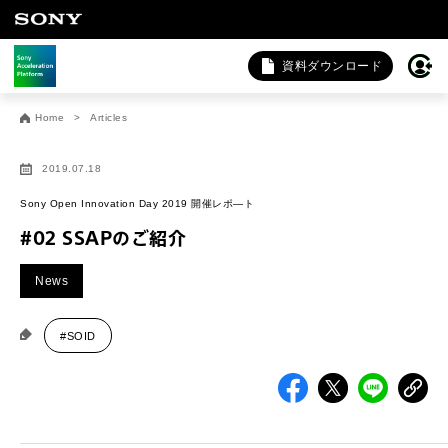
資料ダウンロード
お問い合わせ
Home
Articles
法人向けサービスに関するご相談・お問い合わせは以下のボタ
ンからお願いします（外部サイトにジャンプします）。
2019.07.18
法人お問い合わせ
Sony Open Innovation Day 2019 開催レポ―ト
#02 SSAPのご紹介
FAQ&個人お問い合わせは以下のボタンからお願いします。
News
FAQ & 個人お問い合わせ
#SOID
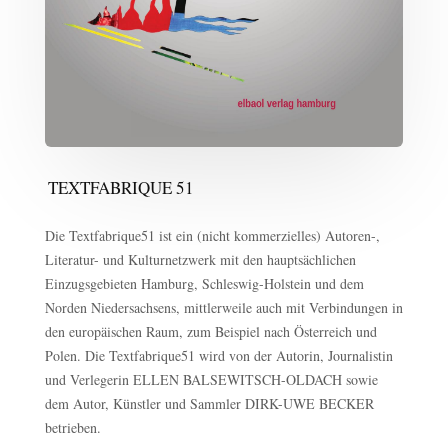
TEXTFABRIQUE 51
Die Textfabrique51 ist ein (nicht kommerzielles) Autoren-,
Literatur- und Kulturnetzwerk mit den hauptsächlichen
Einzugsgebieten Hamburg, Schleswig-Holstein und dem
Norden Niedersachsens, mittlerweile auch mit Verbindungen in
den europäischen Raum, zum Beispiel nach Österreich und
Polen. Die Textfabrique51 wird von der Autorin, Journalistin
und Verlegerin ELLEN BALSEWITSCH-OLDACH sowie
dem Autor, Künstler und Sammler DIRK-UWE BECKER
betrieben.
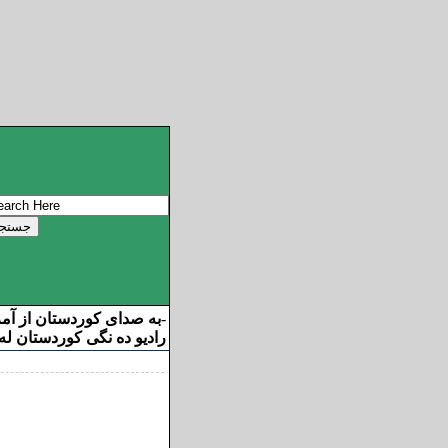
به صدای کوردستان از آم
-
رادیو ده نگی کوردستان له 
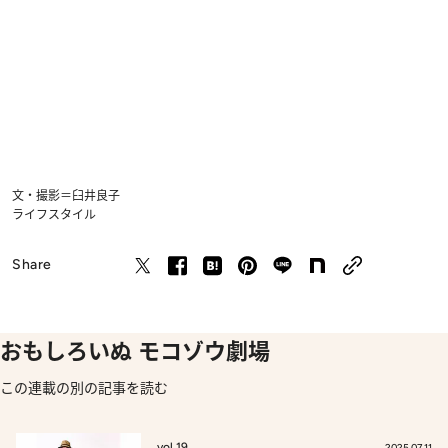
文・撮影＝臼井良子
ライフスタイル
Share
おもしろいぬ モコゾウ劇場
この連載の別の記事を読む
vol.19
2025.07.11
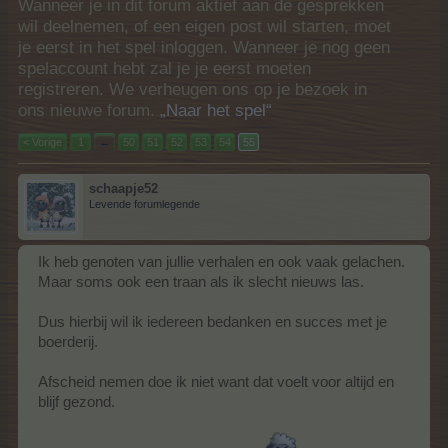
Wanneer je in dit forum aktief aan de gesprekken
wil deelnemen, of een eigen post wil starten, moet
je eerst in het spel inloggen. Wanneer je nog geen
spelaccount hebt zal je je eerst moeten
registreren. We verheugen ons op je bezoek in
ons nieuwe forum.
„Naar het spel“
< Vorige
1
←
50
51
52
53
54
55
schaapje52
Levende forumlegende
Ik heb genoten van jullie verhalen en ook vaak gelachen.
Maar soms ook een traan als ik slecht nieuws las.
Dus hierbij wil ik iedereen bedanken en succes met je
boerderij.
Afscheid nemen doe ik niet want dat voelt voor altijd en
blijf gezond.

______

• Task directions: Extract every line from the one containing "spelaccount hebt zal je je eerst moeten" to the end of the entries, including both of those lines, exactly as given and with nothing added.

• Solution to the exercise:
spelaccount hebt zal je je eerst moeten
registreren. We verheugen ons op je bezoek in
ons nieuwe forum.
„Naar het spel“
< Vorige
1
←
50
51
52
53
54
55
schaapje52
Levende forumlegende
Ik heb genoten van jullie verhalen en ook vaak gelachen.
Maar soms ook een traan als ik slecht nieuws las.
Dus hierbij wil ik iedereen bedanken en succes met je
boerderij.
Afscheid nemen doe ik niet want dat voelt voor altijd en
blijf gezond.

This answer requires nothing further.